#### Work to complete
Only the lines from the start of the entries through the line with "South Africa (Pty)" are wanted; please output them exactly.

[Input]

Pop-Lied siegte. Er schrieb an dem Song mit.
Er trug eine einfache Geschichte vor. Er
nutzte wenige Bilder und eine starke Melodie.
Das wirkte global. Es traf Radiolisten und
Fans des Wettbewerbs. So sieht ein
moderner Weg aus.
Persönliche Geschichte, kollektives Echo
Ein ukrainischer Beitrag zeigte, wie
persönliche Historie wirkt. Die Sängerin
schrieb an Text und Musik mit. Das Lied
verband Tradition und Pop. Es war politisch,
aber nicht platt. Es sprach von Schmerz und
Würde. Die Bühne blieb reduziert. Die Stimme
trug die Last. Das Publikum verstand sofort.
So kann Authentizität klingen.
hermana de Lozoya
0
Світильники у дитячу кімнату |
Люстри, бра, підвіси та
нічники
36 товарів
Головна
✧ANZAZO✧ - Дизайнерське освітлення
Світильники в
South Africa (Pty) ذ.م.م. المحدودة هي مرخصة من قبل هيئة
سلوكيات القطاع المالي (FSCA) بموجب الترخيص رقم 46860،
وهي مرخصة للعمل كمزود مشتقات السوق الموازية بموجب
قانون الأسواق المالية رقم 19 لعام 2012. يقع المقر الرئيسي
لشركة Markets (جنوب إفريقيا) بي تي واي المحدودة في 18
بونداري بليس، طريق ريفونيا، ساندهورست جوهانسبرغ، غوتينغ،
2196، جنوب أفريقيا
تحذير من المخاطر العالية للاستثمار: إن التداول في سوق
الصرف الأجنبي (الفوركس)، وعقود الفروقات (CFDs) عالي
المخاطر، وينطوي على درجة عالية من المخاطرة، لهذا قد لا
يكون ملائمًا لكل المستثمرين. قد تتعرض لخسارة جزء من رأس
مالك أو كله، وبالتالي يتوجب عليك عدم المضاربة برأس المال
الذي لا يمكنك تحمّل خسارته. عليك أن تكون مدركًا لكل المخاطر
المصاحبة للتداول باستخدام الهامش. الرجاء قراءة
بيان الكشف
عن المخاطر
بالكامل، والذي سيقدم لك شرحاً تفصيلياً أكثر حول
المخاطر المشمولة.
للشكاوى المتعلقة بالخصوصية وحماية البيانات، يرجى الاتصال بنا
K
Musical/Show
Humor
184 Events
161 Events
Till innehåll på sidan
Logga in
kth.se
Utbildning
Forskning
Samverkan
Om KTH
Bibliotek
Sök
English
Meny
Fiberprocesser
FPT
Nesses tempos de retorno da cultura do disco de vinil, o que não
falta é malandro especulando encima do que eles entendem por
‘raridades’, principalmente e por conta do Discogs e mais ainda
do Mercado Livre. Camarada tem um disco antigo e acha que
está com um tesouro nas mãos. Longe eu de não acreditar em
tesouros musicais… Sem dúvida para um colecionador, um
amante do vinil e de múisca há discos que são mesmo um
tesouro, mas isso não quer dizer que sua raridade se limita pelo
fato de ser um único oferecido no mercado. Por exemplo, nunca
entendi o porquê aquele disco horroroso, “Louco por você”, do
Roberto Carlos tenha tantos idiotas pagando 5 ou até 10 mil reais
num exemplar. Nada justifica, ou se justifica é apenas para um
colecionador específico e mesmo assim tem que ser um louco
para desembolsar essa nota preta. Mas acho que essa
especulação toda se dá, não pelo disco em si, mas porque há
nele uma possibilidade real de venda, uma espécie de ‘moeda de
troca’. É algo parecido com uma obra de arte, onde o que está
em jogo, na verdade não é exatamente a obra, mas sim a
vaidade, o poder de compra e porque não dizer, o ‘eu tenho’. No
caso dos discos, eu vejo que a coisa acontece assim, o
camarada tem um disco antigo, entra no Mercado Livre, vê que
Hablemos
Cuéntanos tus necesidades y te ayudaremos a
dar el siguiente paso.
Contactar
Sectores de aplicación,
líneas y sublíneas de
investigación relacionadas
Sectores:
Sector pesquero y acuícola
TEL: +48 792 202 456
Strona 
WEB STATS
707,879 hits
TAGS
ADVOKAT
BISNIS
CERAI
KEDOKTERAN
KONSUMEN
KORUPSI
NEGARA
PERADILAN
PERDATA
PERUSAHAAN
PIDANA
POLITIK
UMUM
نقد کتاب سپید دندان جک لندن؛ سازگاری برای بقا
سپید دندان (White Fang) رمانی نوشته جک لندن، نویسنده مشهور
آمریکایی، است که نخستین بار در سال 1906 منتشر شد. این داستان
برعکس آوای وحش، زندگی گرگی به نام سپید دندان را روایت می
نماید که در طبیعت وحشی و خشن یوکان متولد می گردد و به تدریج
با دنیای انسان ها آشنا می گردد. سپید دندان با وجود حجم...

[/Input]

#### Solution
Pop-Lied siegte. Er schrieb an dem Song mit.
Er trug eine einfache Geschichte vor. Er
nutzte wenige Bilder und eine starke Melodie.
Das wirkte global. Es traf Radiolisten und
Fans des Wettbewerbs. So sieht ein
moderner Weg aus.
Persönliche Geschichte, kollektives Echo
Ein ukrainischer Beitrag zeigte, wie
persönliche Historie wirkt. Die Sängerin
schrieb an Text und Musik mit. Das Lied
verband Tradition und Pop. Es war politisch,
aber nicht platt. Es sprach von Schmerz und
Würde. Die Bühne blieb reduziert. Die Stimme
trug die Last. Das Publikum verstand sofort.
So kann Authentizität klingen.
hermana de Lozoya
0
Світильники у дитячу кімнату |
Люстри, бра, підвіси та
нічники
36 товарів
Головна
✧ANZAZO✧ - Дизайнерське освітлення
Світильники в
South Africa (Pty) ذ.م.م. المحدودة هي مرخصة من قبل هيئة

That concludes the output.